In most instances, the situation will unfold this way: The employee's
next of kin will call you to let you know that an employee has died or
been killed. If that call comes, notify your insurance company. There
will be forms that you need to complete to start the claims process
rolling. You'll need a certified death certificate, which is usually
available from the funeral home/crematorium or directly from the
deceased employee's executor or next-of-kin. Make a copy of the
completed claim form and any supporting documents for your files and be
sure to submit the claim via registered or certified mail.

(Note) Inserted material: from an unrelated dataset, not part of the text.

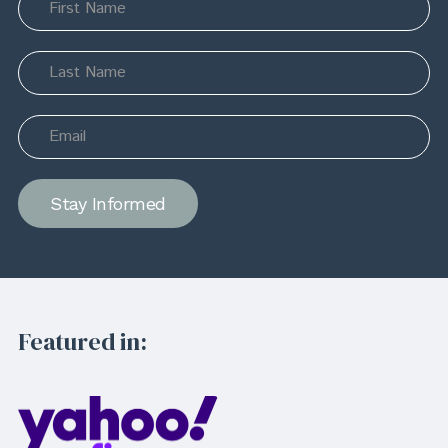
Stay Informed
Featured in:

Terminating life insurance benefits benefits. When an
employee leaves, if you have group-term life insurance, some policies
may allow a conversion privilege. What that means is that if your
employees leave or otherwise have to terminate the life insurance
offered by you, they may be able to get a private policy through the
insurance agency. Generally these policies are much more expensive than
the group-term policy that you'll most likely offer, and sometimes they
have low coverage limits and require proof of insurability.